Superintendent Chris Ragsdale, who announced the move at the Cobb School Board’s Thursday meeting, said the pre-K center will open in August and serve between 250 and 300 students at the current Harmony Leland Elementary School building.
Students, faculty and staff at that school will move into the new Clay-Harmony Leland Elementary School building in Mableton later this year. The pre-K program will have four general classrooms and 10 classrooms for students with special needs.
“I am so excited that we will be able to support early learning for even more Cobb students,” Ragsdale said. “Research shows that students who enroll in high-quality early education programs are more likely to read on grade level by third grade and are better equipped for future success.”
Another pre-K center will open in August 2021 at the former Brown Elementary School in Smyrna, the school district said.
Georgia Pre-K programs are funded by the Georgia Lottery, and prepare four-year-old children for kindergarten. Children who are 4 years old on Sept. 1 of the current school year and live in Georgia are eligible to enroll.

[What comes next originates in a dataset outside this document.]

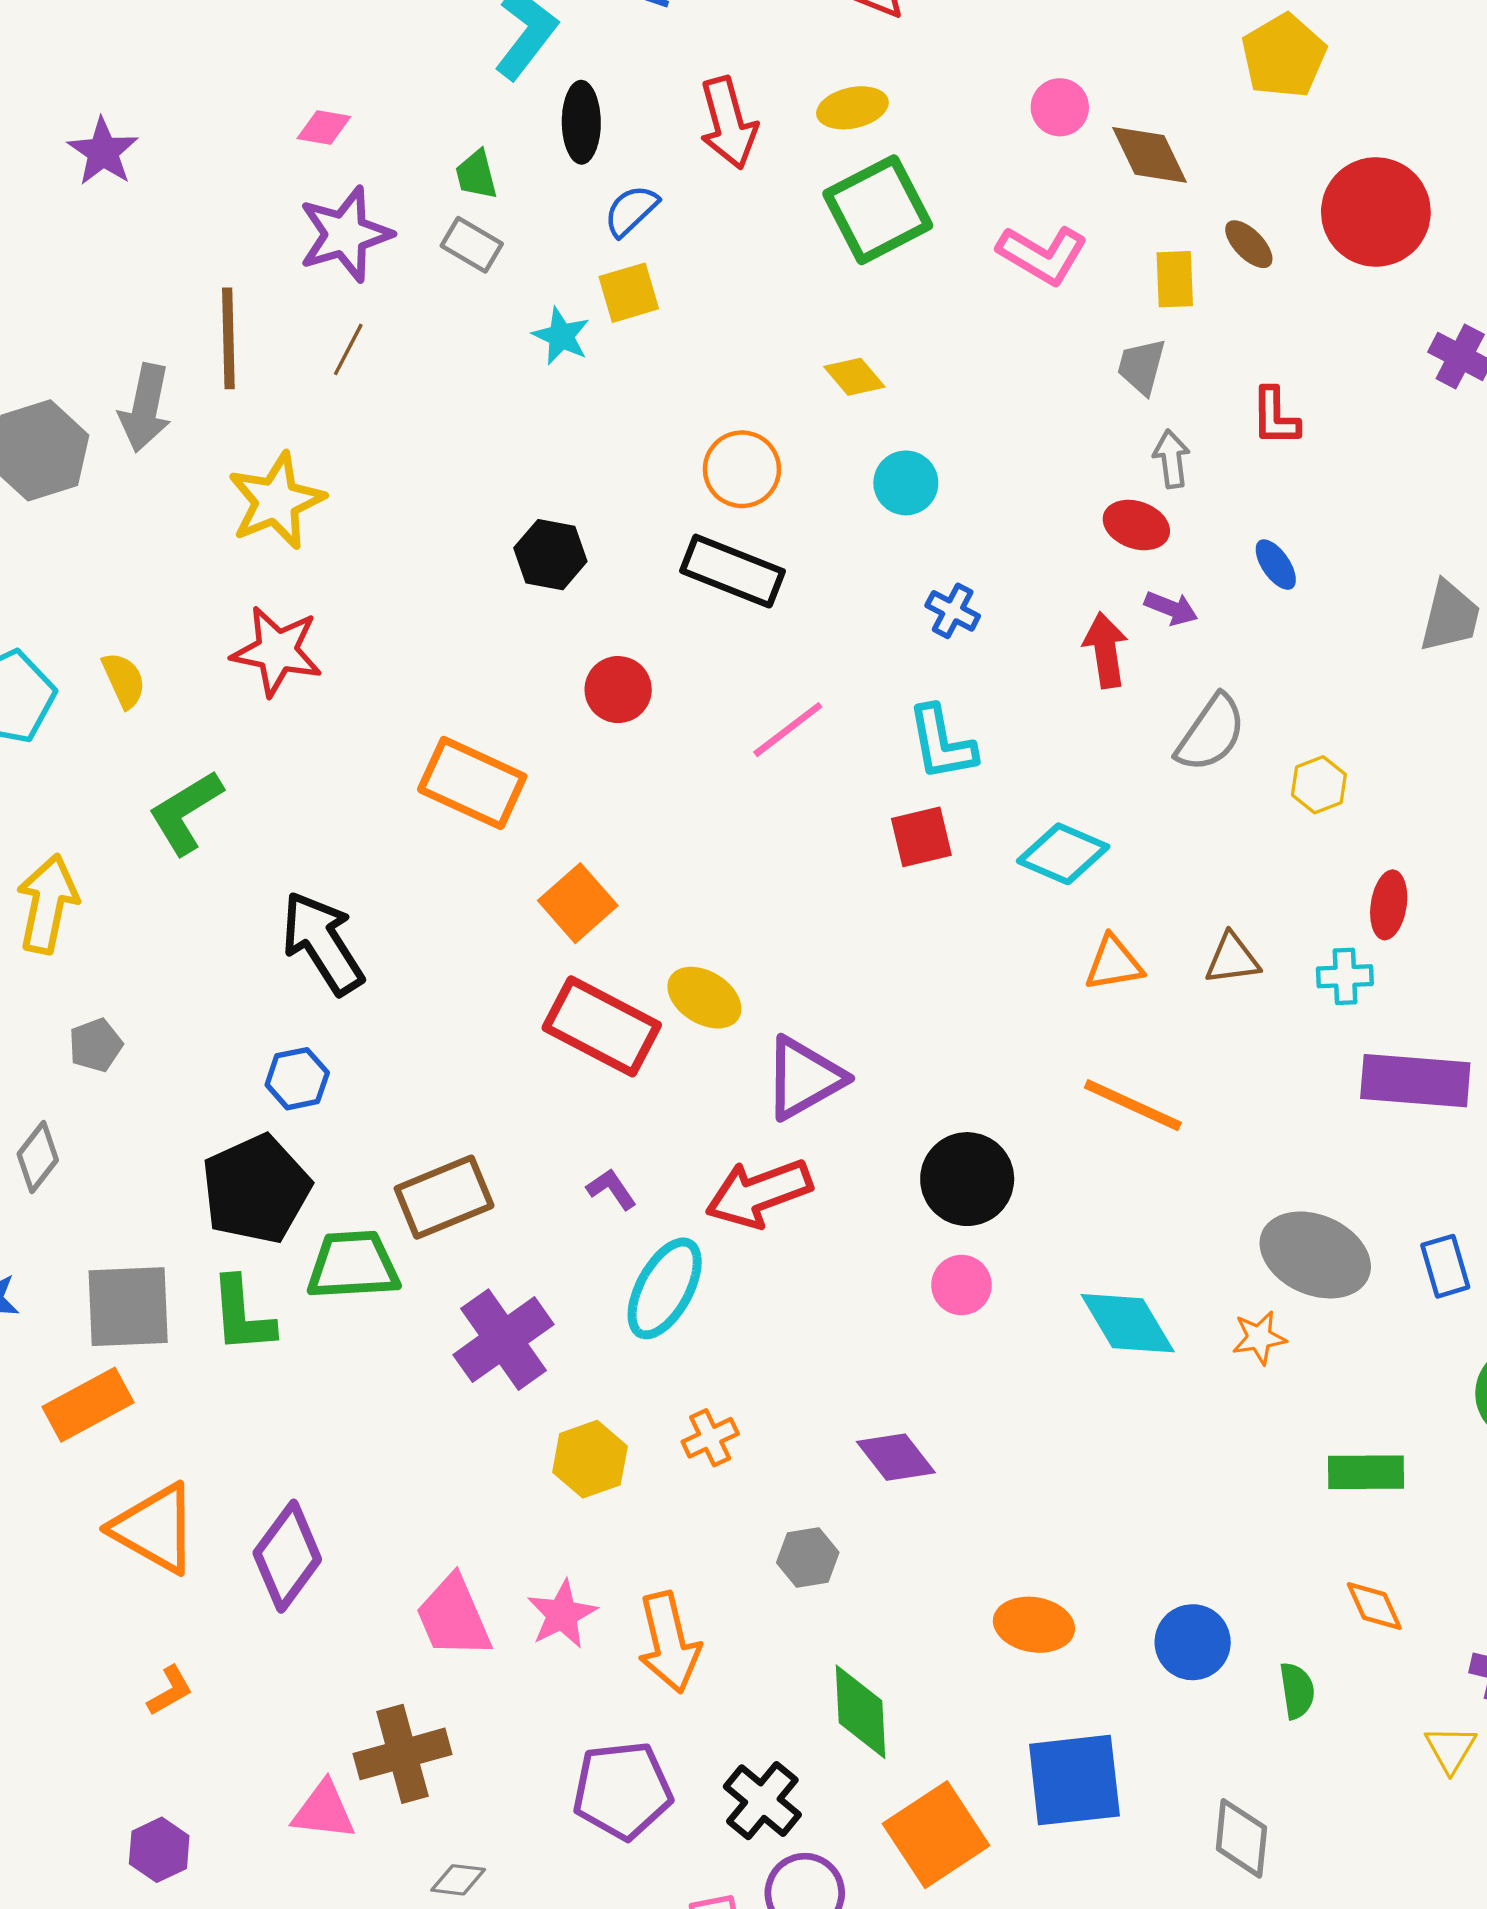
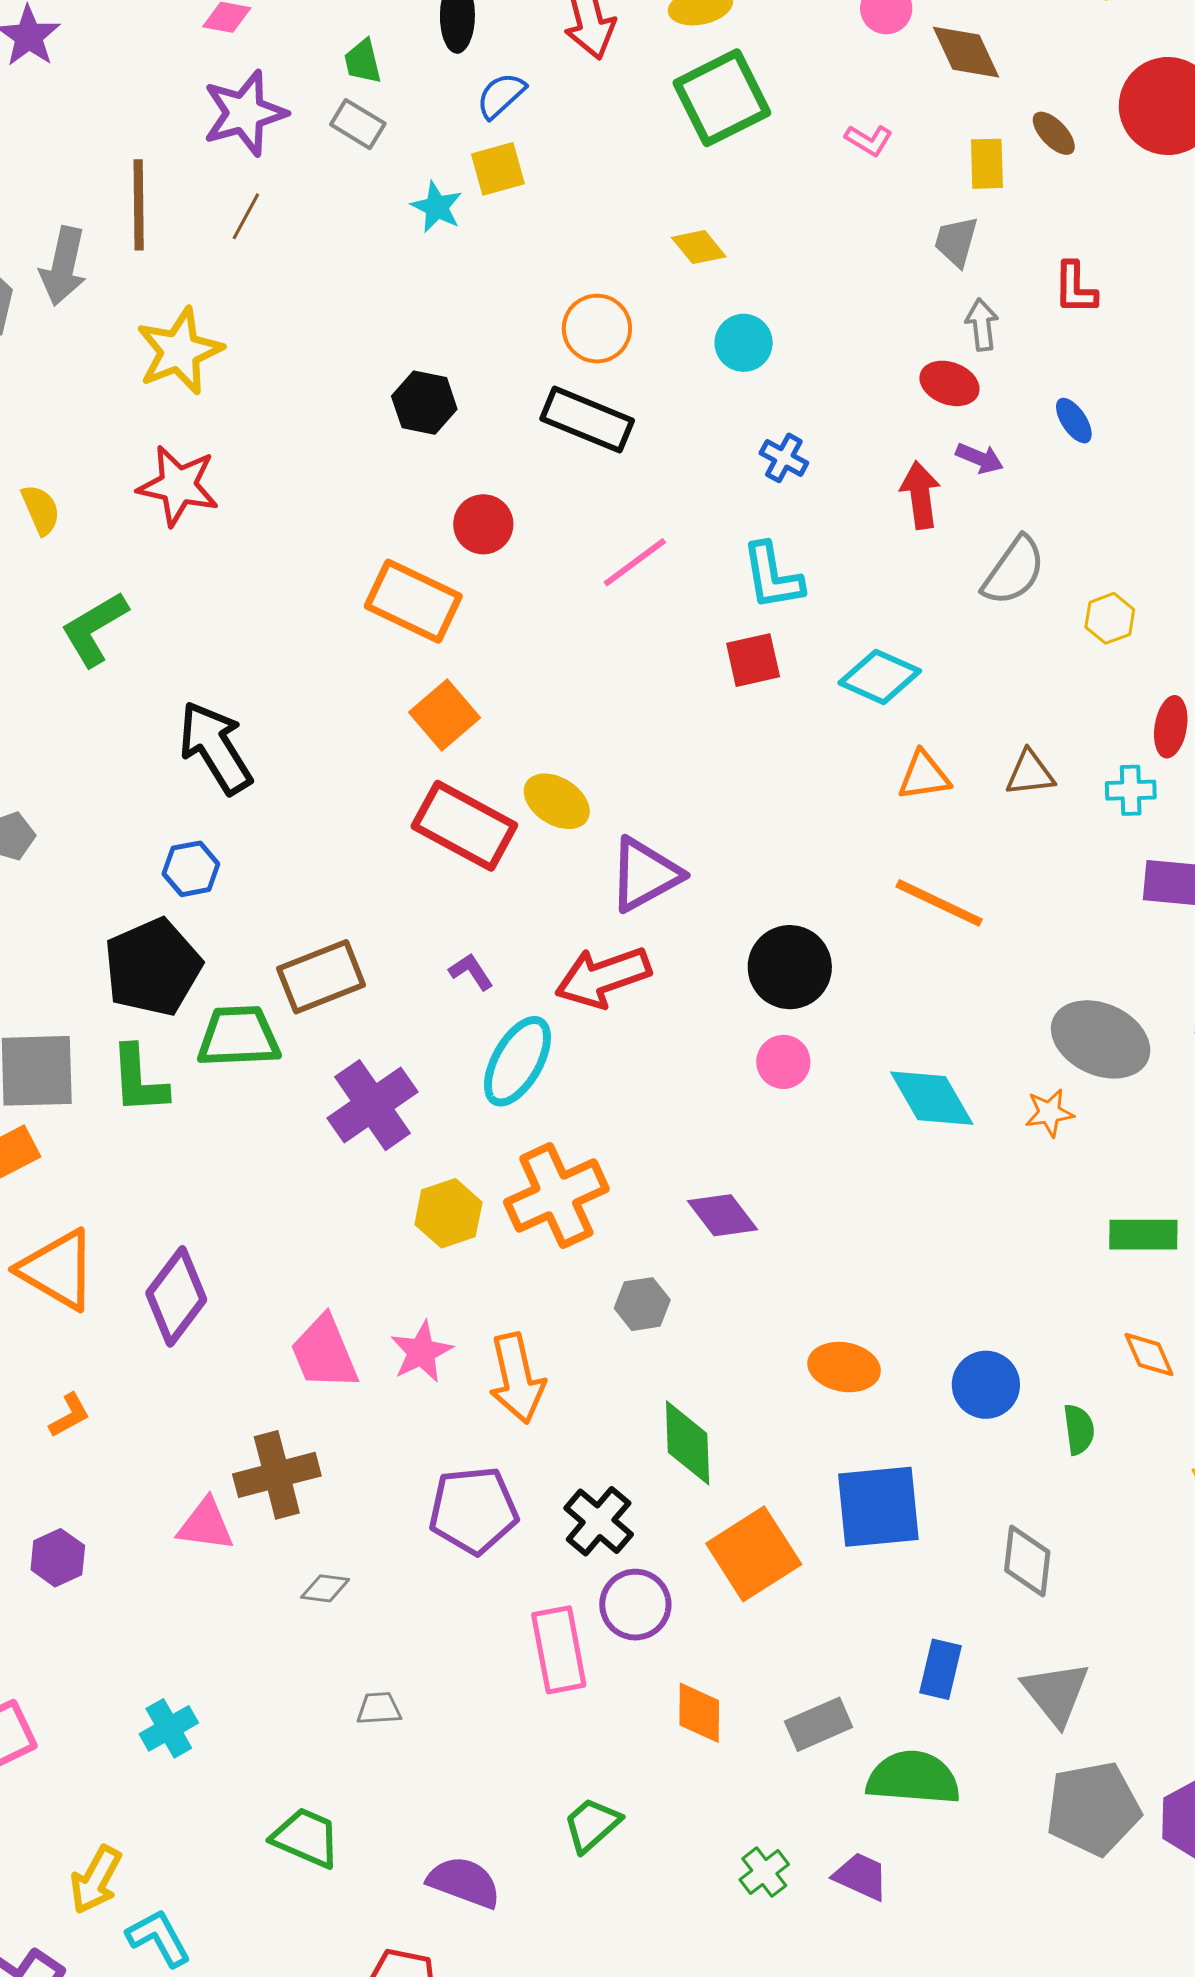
pink L-shape: (1042, 255) -> (869, 140), size x0.6
orange rectangle: (472, 783) -> (413, 601), moved
orange cross: (710, 1438) -> (556, 1196), size x2.0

Cobb’s pre-K center will open in partnership with the state Department of Early Care and Learning (DECAL), the Atlanta Speech School, WellStar and Learn4Life. The school district will provide details about registration later this year after the program is approved by DECAL.
School board member Charisse Davis praised the superintendent’s announcement. Davis, who took office in 2019, said she’s been advocating for expanding pre-K options in Cobb County Schools since she was campaigning for office.
As a kindergarten teacher, Davis said she saw “how access to quality, age appropriate, pre-K programs can influence a child's school success.”
“Many families are simply unable to afford private preschools, and offering Georgia Pre-K in more schools helps set up our kids for success,” she said.
Her two sons went through Georgia Pre-K programs, and Davis said she was grateful they had the opportunity to attend these tuition-free programs.
“I appreciate the district leadership for finding ways to expand our offerings and creating what will essentially be early learning centers — housing some special needs pre-K classes and Georgia Pre-K classes together,” she said. “We will have to wait for state approval to see just how many Georgia Pre-K classrooms we will be able to add, but we are certainly moving in the right direction.”